Kegiatan mendapat antusiasme dari masyarakat setempat. Peserta tidak hanya memperoleh materi mengenai konsep dan manfaat silase, tetapi juga mengikuti demonstrasi secara langsung mengenai tahapan pembuatannya.
Dalam praktik tersebut, peserta diperkenalkan pada proses pengolahan rumput hijauan menjadi silase, mulai dari persiapan bahan, pencampuran, proses fermentasi, hingga tahap penyimpanan. Praktik langsung ini diharapkan memberikan pemahaman teknis kepada peternak agar mampu menerapkan pembuatan silase secara mandiri.
Suhaela menjelaskan, pemanfaatan teknologi fermentasi dapat menjadi salah satu alternatif untuk membantu peternak menghadapi persoalan ketersediaan hijauan pakan, terutama pada musim kemarau.
“Silase dapat dimanfaatkan sebagai cadangan pakan ketika ketersediaan hijauan berkurang. Hijauan yang melimpah dapat diolah dan diawetkan melalui proses fermentasi sehingga dapat digunakan pada waktu yang dibutuhkan,” jelas Suhaela.
Menurutnya, penerapan teknologi pembuatan silase juga memungkinkan peternak memanfaatkan hijauan yang tersedia secara lebih optimal. Ketersediaan cadangan pakan menjadi penting untuk menjaga kontinuitas pemberian pakan kepada ternak ketika kondisi lingkungan menyebabkan hijauan segar lebih sulit diperoleh.

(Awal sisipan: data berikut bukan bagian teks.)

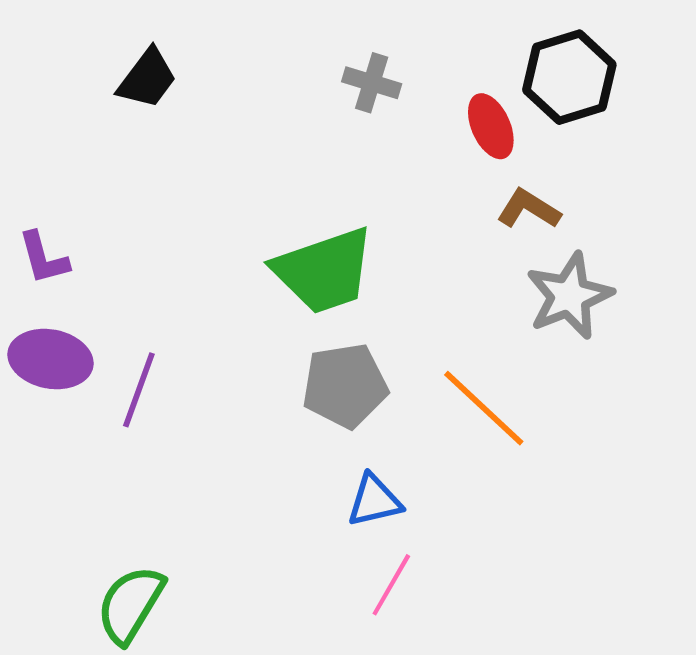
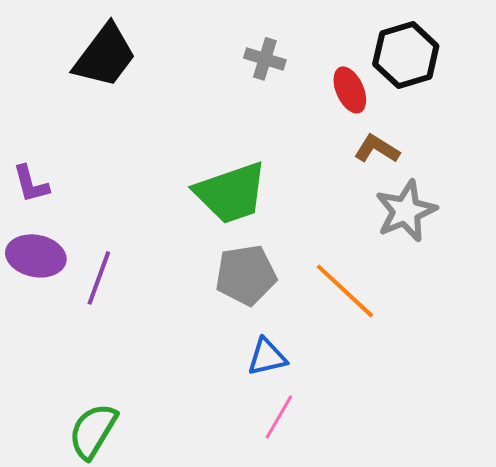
black trapezoid: (147, 79) -> (105, 56), size x1.5

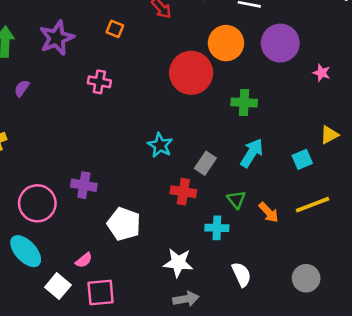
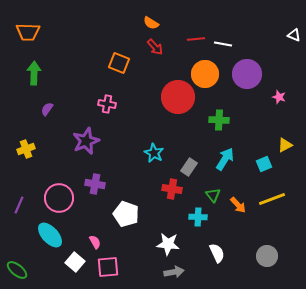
orange square: (115, 29) -> (119, 63), size x1.5
purple star: (57, 38) -> (86, 141), moved
pink semicircle: (84, 260) -> (95, 242), turned -80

Melalui kegiatan tersebut, mahasiswa KKN Tematik Unhas turut mendorong pemanfaatan teknologi tepat guna yang sederhana dan dapat diterapkan sesuai dengan potensi lokal Desa Bonto Rannu. Transfer pengetahuan melalui praktik langsung diharapkan dapat memperkuat kapasitas masyarakat dalam mengelola sumber daya yang tersedia di lingkungan sekitar.

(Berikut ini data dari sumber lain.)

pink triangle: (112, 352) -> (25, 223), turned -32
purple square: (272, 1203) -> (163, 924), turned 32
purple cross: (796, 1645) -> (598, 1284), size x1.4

Program ini merupakan bagian dari pelaksanaan KKN Tematik Pertanian dan Teknologi Tepat Guna Gelombang 116 Unhas yang mengintegrasikan pendidikan, pengabdian kepada masyarakat, serta penerapan ilmu pengetahuan dan teknologi dalam menjawab kebutuhan masyarakat di tingkat desa.
Dengan adanya edukasi dan praktik pembuatan silase, masyarakat diharapkan mampu mengembangkan penyediaan cadangan pakan secara mandiri. Upaya tersebut diharapkan dapat membantu menjaga keberlanjutan usaha peternakan, meningkatkan efisiensi pemanfaatan hijauan, serta mendukung ketahanan pangan berbasis potensi lokal.
Kegiatan ini sekaligus berkontribusi terhadap pencapaian Tujuan Pembangunan Berkelanjutan (Sustainable Development Goals/SDGs), khususnya SDGs 2 (Tanpa Kelaparan) melalui dukungan terhadap ketahanan pangan dan sektor peternakan; SDGs 4 (Pendidikan Berkualitas) melalui transfer pengetahuan dan keterampilan kepada masyarakat; serta SDGs 12 (Konsumsi dan Produksi yang Bertanggung Jawab) melalui pemanfaatan sumber daya lokal secara optimal.